Provided records →
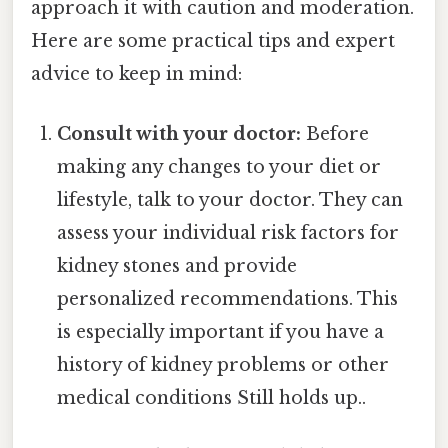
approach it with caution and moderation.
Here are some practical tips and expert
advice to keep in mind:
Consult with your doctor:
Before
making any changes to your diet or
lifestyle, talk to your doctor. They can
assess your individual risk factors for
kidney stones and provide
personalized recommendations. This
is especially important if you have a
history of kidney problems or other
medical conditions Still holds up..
* * *
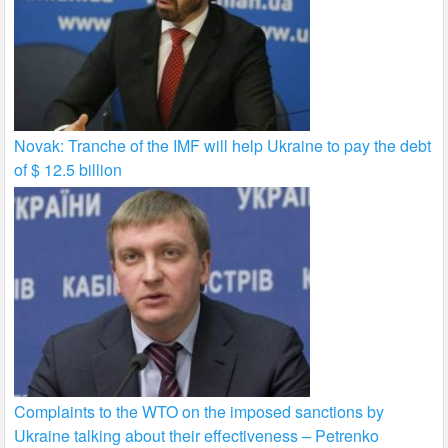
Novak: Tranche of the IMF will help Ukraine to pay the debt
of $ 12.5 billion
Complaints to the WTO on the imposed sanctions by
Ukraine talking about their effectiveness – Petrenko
---
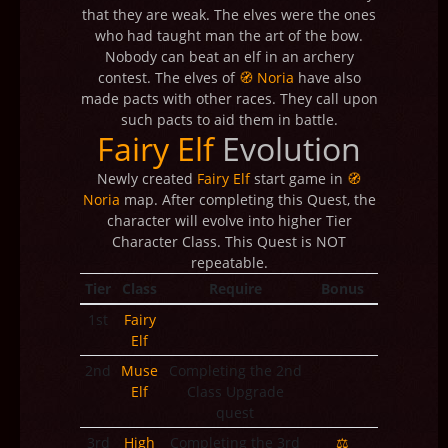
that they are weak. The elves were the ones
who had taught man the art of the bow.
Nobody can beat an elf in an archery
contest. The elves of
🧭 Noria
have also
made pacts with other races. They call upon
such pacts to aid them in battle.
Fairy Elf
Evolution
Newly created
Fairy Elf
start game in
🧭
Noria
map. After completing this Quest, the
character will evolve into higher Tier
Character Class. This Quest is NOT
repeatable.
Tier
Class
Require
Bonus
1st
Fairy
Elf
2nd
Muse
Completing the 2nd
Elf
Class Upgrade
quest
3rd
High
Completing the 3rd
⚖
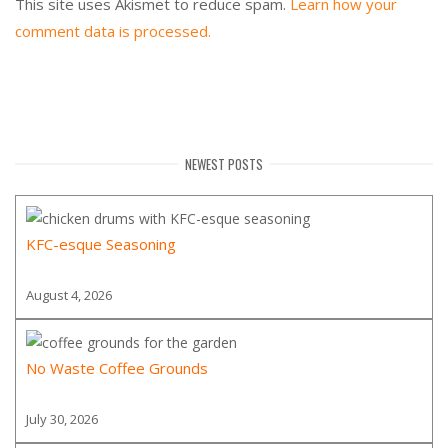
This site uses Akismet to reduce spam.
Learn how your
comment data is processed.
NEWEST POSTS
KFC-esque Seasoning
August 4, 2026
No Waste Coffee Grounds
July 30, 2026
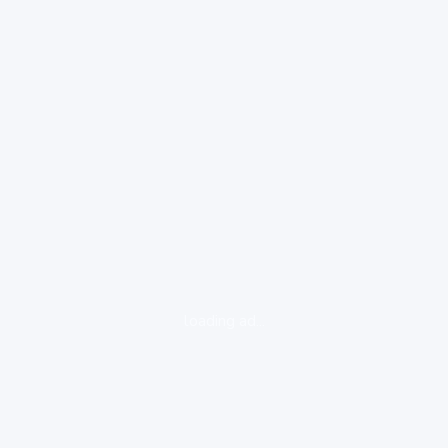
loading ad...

Exercise aim → Copy needed, without pictures: the lines of the listing above from the line containing "Character Class. This Quest is NOT" up to and including the line containing "loading ad...", set down exactly.

Answer section →
Character Class. This Quest is NOT
repeatable.
Tier
Class
Require
Bonus
1st
Fairy
Elf
2nd
Muse
Completing the 2nd
Elf
Class Upgrade
quest
3rd
High
Completing the 3rd
⚖
This site uses Akismet to reduce spam.
Learn how your
comment data is processed.
NEWEST POSTS
KFC-esque Seasoning
August 4, 2026
No Waste Coffee Grounds
July 30, 2026
loading ad...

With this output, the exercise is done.